U.S. officials were trying to determine the origin of the new centrifuges.

To enrich uranium to the high levels needed for a nuclear weapon, centrifuges are assembled in groups of 164 — known as "cascades."

Mastery of a single cascade is an extremely difficult process, but once that is achieved it is fairly easy for an industrialized country to attain a nuclear weapons capability because it requires only the building of more cascades and enough fissile uranium to feed into them.

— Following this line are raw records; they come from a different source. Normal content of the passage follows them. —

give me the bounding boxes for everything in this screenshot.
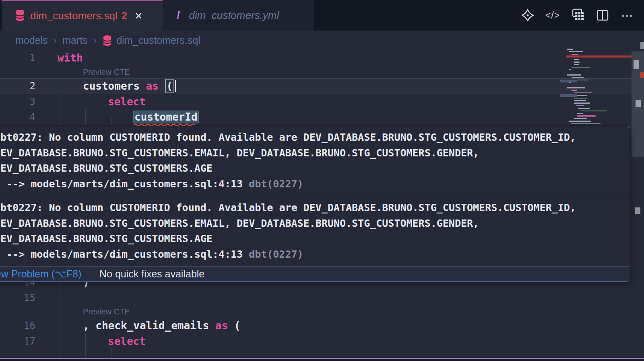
error-message-line: DEV_DATABASE.BRUNO.STG_CUSTOMERS.AGE bbox=[0, 231, 630, 247]
vertical-scrollbar[interactable] bbox=[632, 31, 644, 361]
breadcrumb-file[interactable]: dim_customers.sql bbox=[102, 35, 200, 46]
view-problem-link[interactable]: View Problem (⌥F8) bbox=[0, 268, 81, 280]
code-line-3[interactable]: 3select bbox=[0, 94, 644, 110]
dbt-power-user-icon[interactable] bbox=[520, 8, 535, 23]
minimap-line bbox=[572, 90, 577, 91]
ruler-error-mark bbox=[640, 72, 644, 78]
minimap-line bbox=[574, 118, 587, 119]
breadcrumb-marts[interactable]: marts bbox=[62, 35, 88, 46]
minimap-line bbox=[577, 115, 596, 117]
no-quick-fixes-label: No quick fixes available bbox=[99, 268, 204, 280]
code-line-4[interactable]: 4customerId bbox=[0, 109, 644, 125]
ruler-mark bbox=[635, 207, 640, 214]
editor-actions: </> ⋯ bbox=[520, 0, 635, 31]
breadcrumb-models[interactable]: models bbox=[15, 35, 48, 46]
compile-sql-icon[interactable]: </> bbox=[545, 8, 560, 23]
text-cursor bbox=[175, 80, 176, 92]
breadcrumb: models › marts › dim_customers.sql bbox=[0, 31, 644, 50]
minimap-line bbox=[571, 123, 601, 125]
indent-guide bbox=[111, 117, 111, 125]
minimap-line bbox=[574, 59, 579, 60]
vscode-editor-window: 1withPreview CTE2customers as (3select4c… bbox=[0, 0, 644, 361]
database-icon bbox=[102, 35, 112, 46]
ruler-mark bbox=[634, 60, 639, 69]
error-message-block: dbt0227: No column CUSTOMERID found. Ava… bbox=[0, 126, 630, 198]
minimap-line bbox=[569, 51, 583, 52]
minimap-highlight bbox=[560, 94, 577, 97]
minimap-line bbox=[569, 121, 591, 122]
minimap-line bbox=[578, 108, 590, 109]
hover-footer: View Problem (⌥F8) No quick fixes availa… bbox=[0, 266, 630, 281]
minimap-line bbox=[569, 69, 571, 70]
code-token: ( bbox=[228, 320, 240, 332]
line-number: 4 bbox=[0, 109, 35, 125]
warning-icon: ! bbox=[176, 9, 180, 22]
code-token: select bbox=[108, 96, 146, 108]
indent-guide bbox=[85, 333, 86, 358]
minimap-line bbox=[567, 74, 581, 76]
query-results-icon[interactable] bbox=[570, 8, 585, 23]
error-message-line: dbt0227: No column CUSTOMERID found. Ava… bbox=[0, 200, 630, 216]
codelens-preview-cte[interactable]: Preview CTE bbox=[83, 66, 130, 79]
tab-title: dim_customers.yml bbox=[189, 9, 279, 22]
minimap-line bbox=[572, 67, 590, 68]
line-number: 3 bbox=[0, 94, 35, 110]
code-line-15[interactable]: 15 bbox=[0, 290, 644, 306]
minimap-line bbox=[572, 77, 584, 78]
code-line-17[interactable]: 17select bbox=[0, 334, 644, 349]
chevron-right-icon: › bbox=[54, 34, 57, 47]
codelens-preview-cte[interactable]: Preview CTE bbox=[83, 306, 130, 318]
minimap-line bbox=[574, 62, 580, 63]
tab-title: dim_customers.sql bbox=[30, 10, 118, 22]
error-source-code: dbt(0227) bbox=[249, 178, 303, 190]
close-icon[interactable]: ✕ bbox=[134, 10, 142, 22]
code-line-16[interactable]: 16, check_valid_emails as ( bbox=[0, 318, 644, 334]
minimap-line bbox=[574, 100, 586, 101]
minimap-line bbox=[574, 103, 590, 104]
error-hover-widget: dbt0227: No column CUSTOMERID found. Ava… bbox=[0, 126, 630, 282]
code-token: customers bbox=[83, 80, 146, 92]
indent-guide bbox=[85, 109, 86, 125]
minimap-error-line bbox=[566, 55, 632, 57]
minimap-line bbox=[576, 105, 584, 107]
indent-guide bbox=[111, 348, 111, 358]
code-line-1[interactable]: 1with bbox=[0, 50, 644, 66]
window-bottom-edge bbox=[0, 359, 644, 361]
more-actions-icon[interactable]: ⋯ bbox=[620, 8, 635, 23]
minimap-line bbox=[574, 98, 588, 99]
ruler-mark bbox=[636, 100, 641, 107]
error-word-customerid: customerId bbox=[133, 111, 199, 123]
code-token: select bbox=[108, 335, 146, 347]
error-message-line: DEV_DATABASE.BRUNO.STG_CUSTOMERS.AGE bbox=[0, 161, 630, 176]
minimap-line bbox=[577, 113, 583, 114]
code-token bbox=[159, 80, 165, 92]
error-source-code: dbt(0227) bbox=[249, 248, 303, 260]
error-message-block: dbt0227: No column CUSTOMERID found. Ava… bbox=[0, 198, 630, 266]
tab-dim-customers-sql[interactable]: dim_customers.sql 2 ✕ bbox=[2, 0, 163, 31]
code-line-2[interactable]: 2customers as ( bbox=[0, 78, 644, 94]
line-number: 16 bbox=[0, 318, 35, 334]
indent-guide bbox=[60, 94, 60, 125]
error-message-line: DEV_DATABASE.BRUNO.STG_CUSTOMERS.EMAIL, … bbox=[0, 216, 630, 232]
matched-bracket: ( bbox=[165, 79, 175, 93]
line-number: 2 bbox=[0, 79, 35, 94]
tab-problem-count-badge: 2 bbox=[122, 10, 127, 22]
split-editor-icon[interactable] bbox=[595, 8, 610, 23]
tab-bar: dim_customers.sql 2 ✕ ! dim_customers.ym… bbox=[0, 0, 644, 31]
line-number: 17 bbox=[0, 334, 35, 349]
line-number: 1 bbox=[0, 50, 35, 66]
error-location-link[interactable]: --> models/marts/dim_customers.sql:4:13 bbox=[0, 247, 243, 263]
error-message-line: dbt0227: No column CUSTOMERID found. Ava… bbox=[0, 130, 630, 146]
minimap-line bbox=[580, 111, 607, 112]
tab-dim-customers-yml[interactable]: ! dim_customers.yml bbox=[163, 0, 314, 31]
minimap-line bbox=[567, 87, 585, 88]
code-token: , check_valid_emails bbox=[83, 320, 215, 332]
minimap-line bbox=[572, 54, 578, 55]
minimap-line bbox=[574, 64, 579, 65]
error-location-link[interactable]: --> models/marts/dim_customers.sql:4:13 bbox=[0, 176, 243, 192]
indent-guide bbox=[60, 281, 60, 358]
code-token: as bbox=[146, 80, 159, 92]
chevron-right-icon: › bbox=[93, 34, 97, 47]
database-icon bbox=[14, 9, 25, 23]
code-token: with bbox=[58, 52, 83, 64]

Previously, Iran has been known to be operating P-1 centrifuges, a 1970s-era model; however, Iranian President Mahmoud Ahmadinejad has made some unverifiable boasts about experimentation with the P-2: The newer, faster model developed by Pakistan and sold on the black market to some rogue nations by the A.Q. Khan network.

"We're not certain that these are P-2s ... or a variant of it," the State Department official said.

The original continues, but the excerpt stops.